A 2020 Cochrane systematic review by Mehrholz et al. analyzed 62 randomized controlled trials involving 2,440 stroke survivors and found that electromechanical assisted gait training combined with physiotherapy doubled the odds of achieving independent walking (OR = 2.01, 95% CI: 1.51 to 2.69, p < 0.00001) compared to physiotherapy alone. A separate 2020 meta analysis by da Cunha et al. in Annals of Physical and Rehabilitation Medicine examined 14 RCTs involving 1,115 participants and found that functional electrical stimulation (FES) of the peroneal nerve improved gait speed when combined with supervised exercise. The evidence is clear: electrical stimulation of weakened muscles, applied at the right time during the gait cycle, can restore functional walking in people with neurological motor impairments.

The Cionic Neural Sleeve 2 represents the most advanced consumer implementation of this principle. It is not a laboratory device or a clinic bound therapy tool. It is a wearable garment, a full leg sleeve embedded with sensors and stimulation electrodes, powered by AI that detects gait phase in real time and delivers precisely timed functional electrical stimulation to the muscles that need it. Cleared by the FDA as a Class II medical device in September 2025, it is the only wearable that simultaneously activates weakened muscles and relaxes spastic muscles, addressing the two primary motor impairments that destroy walking ability in neurological disease.

What Is the Cionic Neural Sleeve 2?

The Cionic Neural Sleeve 2 is a full leg wearable garment that looks like a compression sleeve with embedded electronics. Integrated sensors detect the wearer’s gait phase (stance, swing, heel strike, toe off) in real time, and an AI algorithm determines which muscles need activation and which need relaxation at each moment of the walking cycle. Functional electrical stimulation (FES) electrodes embedded in the fabric deliver precisely timed stimulation to the appropriate muscle groups, compensating for the neural signals that the brain can no longer reliably deliver.

The device’s proprietary “MultiStim” technology is what distinguishes it from conventional FES devices. Traditional FES devices stimulate one muscle group at a time, typically the ankle dorsiflexors for foot drop. The Neural Sleeve 2 can simultaneously activate muscle movement (e.g., lifting the foot during swing phase) and relax spastic muscles (e.g., reducing calf muscle spasticity that resists dorsiflexion), addressing both the weakness and the involuntary resistance that characterize neurological gait disorders. The AI continuously adapts the stimulation parameters based on real time sensor feedback, adjusting to the wearer’s changing gait patterns throughout the day.

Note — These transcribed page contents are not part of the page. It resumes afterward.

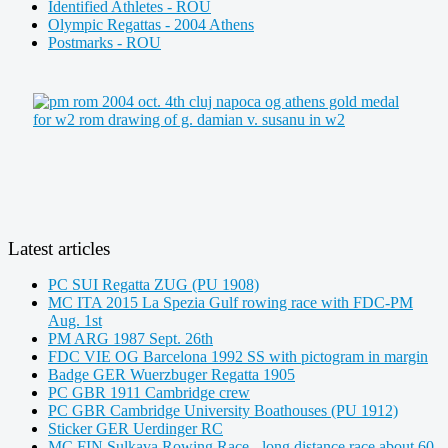
Identified Athletes - ROU
Olympic Regattas - 2004 Athens
Postmarks - ROU
Latest articles
PC SUI Regatta ZUG (PU 1908)
MC ITA 2015 La Spezia Gulf rowing race with FDC-PM
Aug. 1st
PM ARG 1987 Sept. 26th
FDC VIE OG Barcelona 1992 SS with pictogram in margin
Badge GER Wuerzbuger Regatta 1905
PC GBR 1911 Cambridge crew
PC GBR Cambridge University Boathouses (PU 1912)
Sticker GER Uerdinger RC
MC FIN Sulkava Rowing Race - long distance race about 60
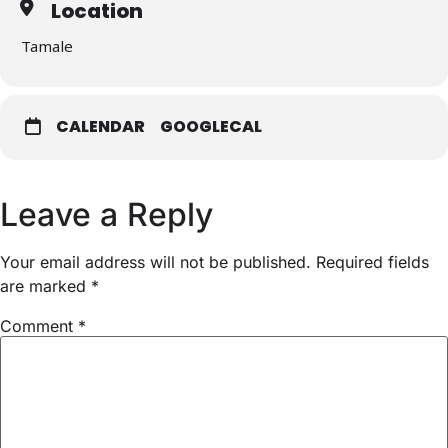
Location
Tamale
CALENDAR
GOOGLECAL
Leave a Reply
Your email address will not be published.
Required fields
are marked
*
Comment
*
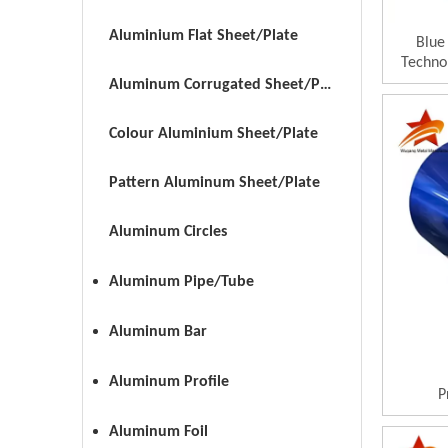
Aluminium Flat Sheet/Plate
Blue
Techno
Aluminum Corrugated Sheet/Plate
Colour Aluminium Sheet/Plate
Pattern Aluminum Sheet/Plate
Aluminum Circles
Aluminum Pipe/Tube
Aluminum Bar
Aluminum Profile
P
Aluminum Foil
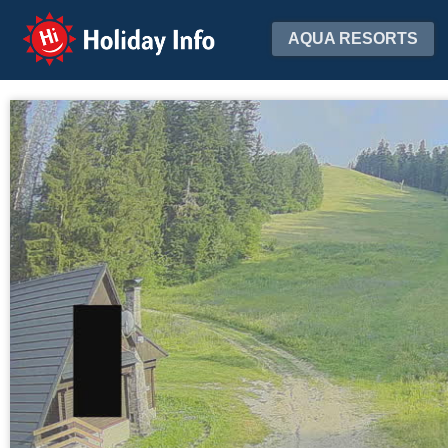
Holiday Info
AQUA RESORTS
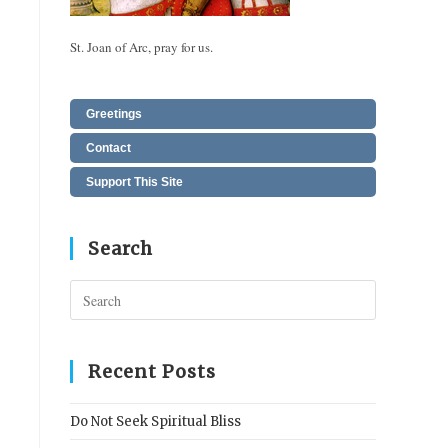
St. Joan of Arc, pray for us.
Greetings
Contact
Support This Site
Search
Press
Escape
to
close
Recent Posts
the
search
Do Not Seek Spiritual Bliss
panel.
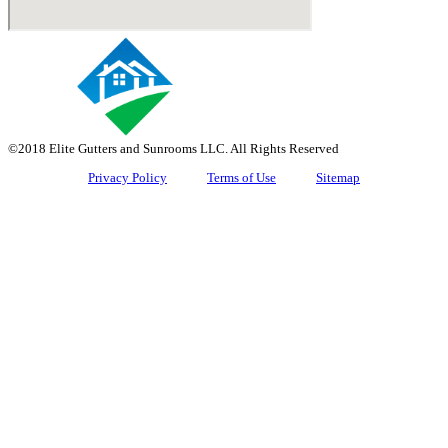
©2018 Elite Gutters and Sunrooms LLC. All Rights Reserved
Privacy Policy
Terms of Use
Sitemap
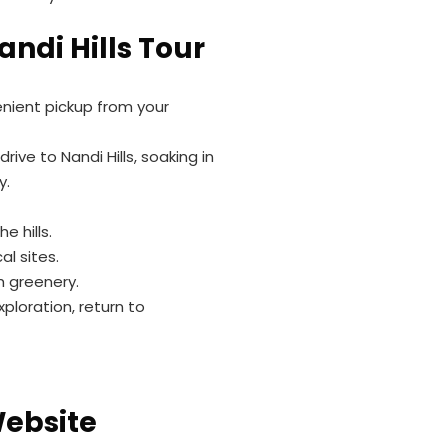
andi Hills Tour
enient pickup from your
rive to Nandi Hills, soaking in
y.
e hills.
al sites.
sh greenery.
ploration, return to
h
Website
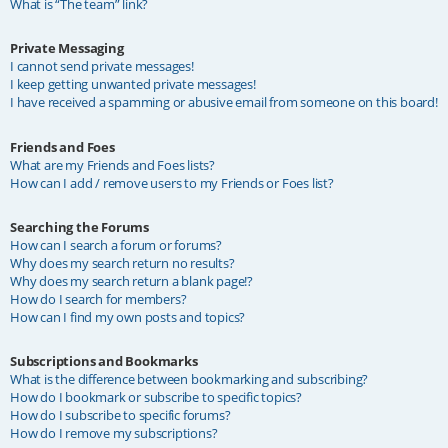
What is “The team” link?
Private Messaging
I cannot send private messages!
I keep getting unwanted private messages!
I have received a spamming or abusive email from someone on this board!
Friends and Foes
What are my Friends and Foes lists?
How can I add / remove users to my Friends or Foes list?
Searching the Forums
How can I search a forum or forums?
Why does my search return no results?
Why does my search return a blank page!?
How do I search for members?
How can I find my own posts and topics?
Subscriptions and Bookmarks
What is the difference between bookmarking and subscribing?
How do I bookmark or subscribe to specific topics?
How do I subscribe to specific forums?
How do I remove my subscriptions?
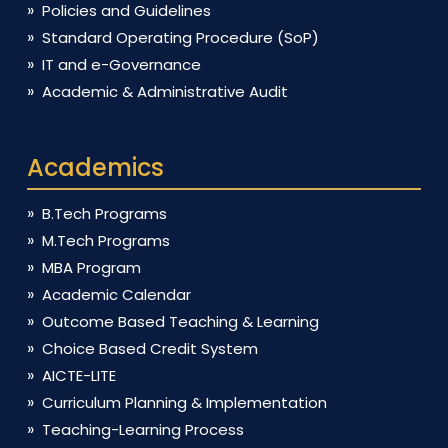
Policies and Guidelines
Standard Operating Procedure (SoP)
IT and e-Governance
Academic & Administrative Audit
Academics
B.Tech Programs
M.Tech Programs
MBA Program
Academic Calendar
Outcome Based Teaching & Learning
Choice Based Credit System
AICTE-LITE
Curriculum Planning & Implementation
Teaching-Learning Process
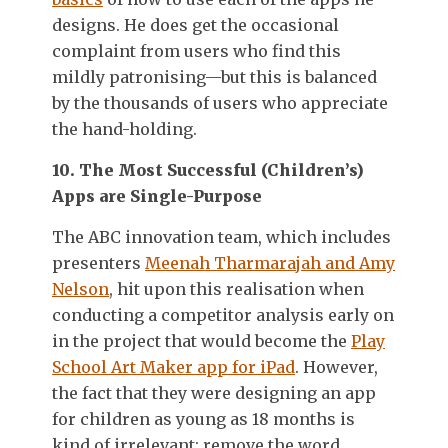
designs. He does get the occasional
complaint from users who find this
mildly patronising—but this is balanced
by the thousands of users who appreciate
the hand-holding.
10. The Most Successful (Children’s)
Apps are Single-Purpose
The ABC innovation team, which includes
presenters
Meenah Tharmarajah and Amy
Nelson
, hit upon this realisation when
conducting a competitor analysis early on
in the project that would become the
Play
School Art Maker app for iPad
. However,
the fact that they were designing an app
for children as young as 18 months is
kind of irrelevant: remove the word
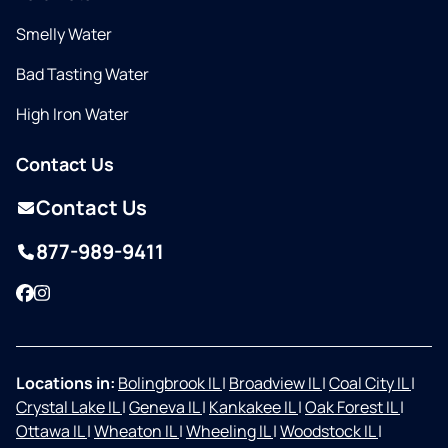
Smelly Water
Bad Tasting Water
High Iron Water
Contact Us
Contact Us
877-989-9411
Facebook
Instagram
Locations in:
Bolingbrook IL
|
Broadview IL
|
Coal City IL
|
Crystal Lake IL
|
Geneva IL
|
Kankakee IL
|
Oak Forest IL
|
Ottawa IL
|
Wheaton IL
|
Wheeling IL
|
Woodstock IL
|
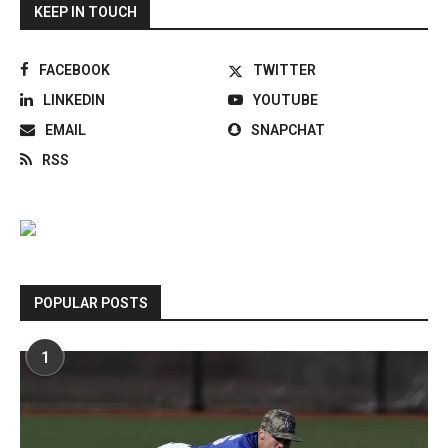
KEEP IN TOUCH
FACEBOOK
TWITTER
LINKEDIN
YOUTUBE
EMAIL
SNAPCHAT
RSS
POPULAR POSTS
1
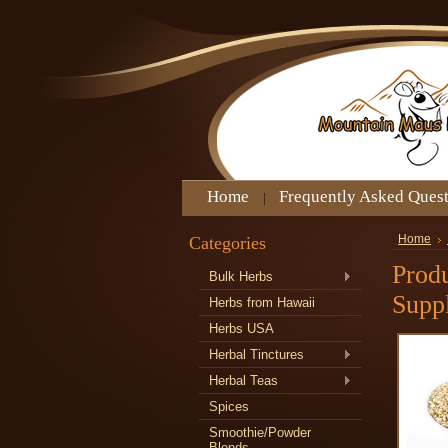
Home
Frequently Asked Ques
Categories
Home
Prod
Bulk Herbs
Supp
Herbs from Hawaii
Herbs USA
Herbal Tinctures
Herbal Teas
Spices
Smoothie/Powder
Blends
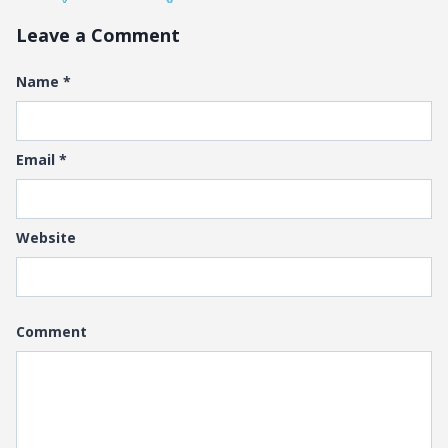
Leave a Comment
Name
*
Email
*
Website
Comment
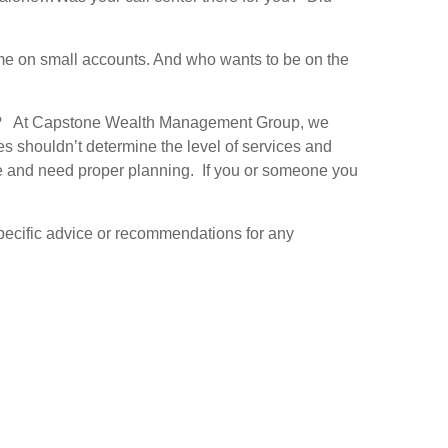
ime on small accounts. And who wants to be on the
ice? At Capstone Wealth Management Group, we
s shouldn’t determine the level of services and
rve and need proper planning. If you or someone you
 specific advice or recommendations for any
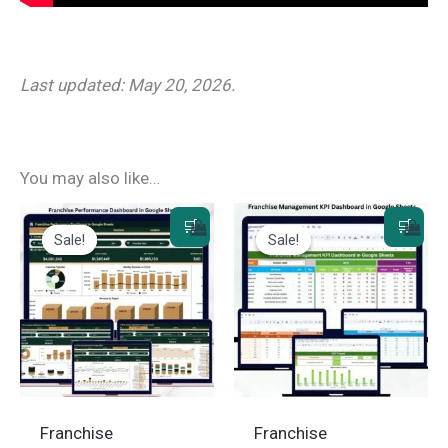
Last updated: May 20, 2026.
You may also like…
Sale!
Sale!
Sale!
Sale!
Franchise
Franchise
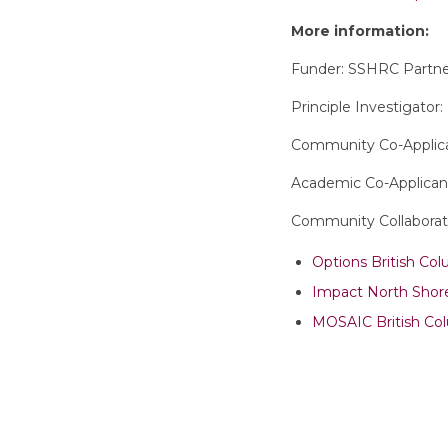
More information:
Funder: SSHRC Partn
Principle Investigator
Community Co-Applica
Academic Co-Applicant
Community Collaborat
Options British Co
Impact North Shor
MOSAIC British Co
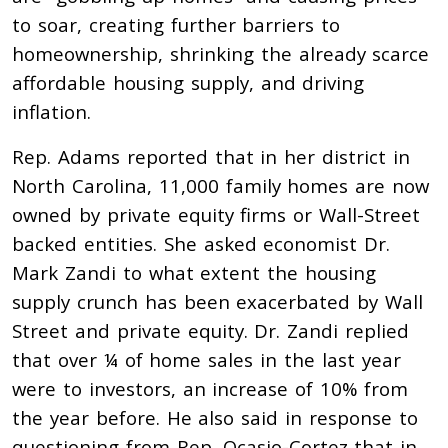
to soar, creating further barriers to
homeownership, shrinking the already scarce
affordable housing supply, and driving
inflation.
Rep. Adams reported that in her district in
North Carolina, 11,000 family homes are now
owned by private equity firms or Wall-Street
backed entities. She asked economist Dr.
Mark Zandi to what extent the housing
supply crunch has been exacerbated by Wall
Street and private equity. Dr. Zandi replied
that over ¼ of home sales in the last year
were to investors, an increase of 10% from
the year before. He also said in response to
questioning from Rep. Ocasio-Cortez that in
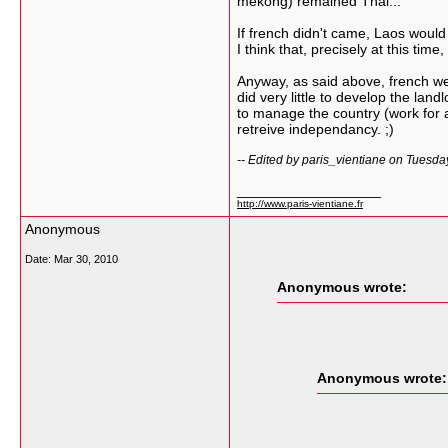
mekong) remained Thai...
If french didn't came, Laos would
I think that, precisely at this ti
Anyway, as said above, french wer
did very little to develop the la
to manage the country (work for a
retreive independancy. ;)
-- Edited by paris_vientiane on Tuesd
__________________
http://www.paris-vientiane.fr
Anonymous
Date:
Mar 30, 2010
Anonymous wrote:
Anonymous wrote:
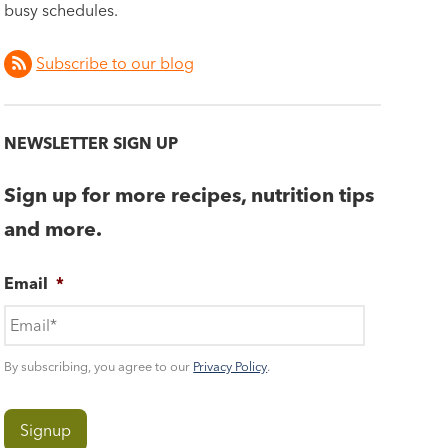
busy schedules.
Subscribe to our blog
NEWSLETTER SIGN UP
Sign up for more recipes, nutrition tips
and more.
Email
*
By subscribing, you agree to our
Privacy Policy
.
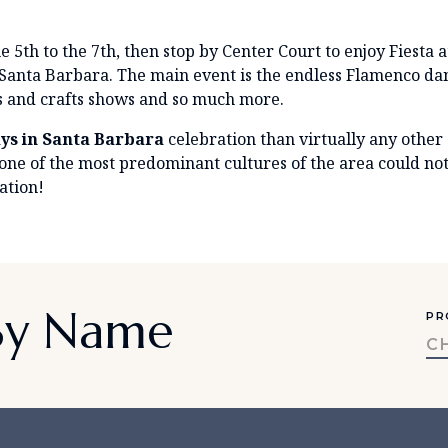
e 5th to the 7th, then stop by Center Court to enjoy Fiesta 
in Santa Barbara. The main event is the endless Flamenco d
s and crafts shows and so much more.
ys in Santa Barbara
celebration than virtually any other
 one of the most predominant cultures of the area could n
ation!
 By Name
PR
C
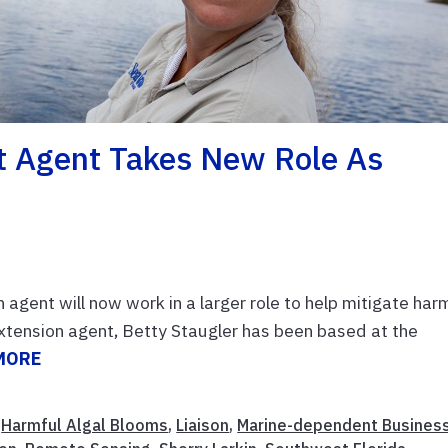
nt Agent Takes New Role As
agent will now work in a larger role to help mitigate har
xtension agent, Betty Staugler has been based at the
MORE
,
Harmful Algal Blooms
,
Liaison
,
Marine-dependent Busines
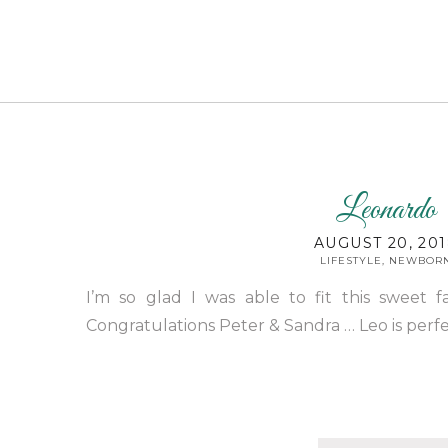
Leonardo
AUGUST 20, 20
LIFESTYLE
,
NEWBOR
I’m so glad I was able to fit this sweet f
Congratulations Peter & Sandra … Leo is perfec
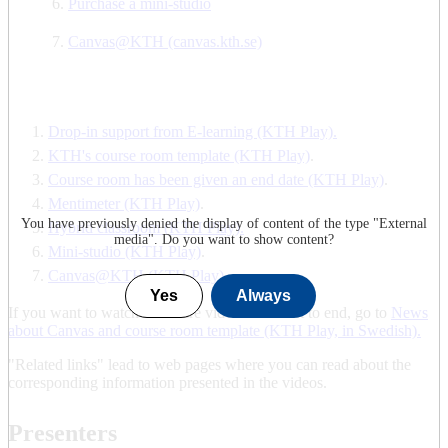
Purchase a mini-studio
Canvas@KTH (canvas.kth.se)
Drop-in support from E-learning (KTH Play).
KTH's course room template (KTH Play)
.
Course room has been given an end date (KTH Play)
.
Mentimeter (KTH Play)
.
You have previously denied the display of content of the type "
External
Hybrid classroom (KTH Play).
media
". Do you want to show content?
Mini-studio (KTH Play)
.
Canvas@KTH (KTH Play)
.
Yes
Always
If you want to watch the entire video from start to end, go to
News
about Canvas and course room template (KTH Play, in Swedish).
"Related links" lead to web pages where you can read about the
corresponding information presented in the videos.
Presenters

The sleeve connects to a companion app that provides gait analytics, walking metrics, and stimulation adjustments. The system is designed for all day wear during normal daily activities, not just during therapy sessions. It is available through a subscription model: $260/month in the first year with reduced rates in subsequent years, with the subscription covering the device, all software updates, and ongoing technical support.

The Science Behind AI Powered Functional Electrical Stimulation

Functional electrical stimulation works by delivering controlled electrical pulses to muscles through surface electrodes, causing the muscles to contract in a pattern that mimics normal voluntary movement. In healthy walking, the brain sends precisely timed motor commands through the spinal cord to the leg muscles: the hip flexors initiate the swing phase, the dorsiflexors lift the foot to clear the ground, the quadriceps extend the knee for heel strike, and the calf muscles push off for propulsion. When neurological disease disrupts these commands, FES provides an external substitute.

According to PubMed, the Mehrholz et al. 2020 Cochrane review of 62 RCTs established that combining electrical stimulation based gait training with physiotherapy significantly improved the odds of independent walking (OR = 2.01, high quality evidence). The review calculated a number needed to treat of eight: for every eight patients who received electromechanical assisted gait training, one additional patient achieved independent walking who would not have done so with physiotherapy alone. People in the first three months after stroke and those who were non ambulatory at baseline benefited most.

The da Cunha et al. 2020 meta analysis of 14 RCTs found that FES applied to the peroneal nerve improved gait speed when combined with supervised physiotherapy. The meta analysis also found improvements in ankle dorsiflexion, balance, and functional mobility, though the quality of evidence was rated as low and heterogeneity was high across studies.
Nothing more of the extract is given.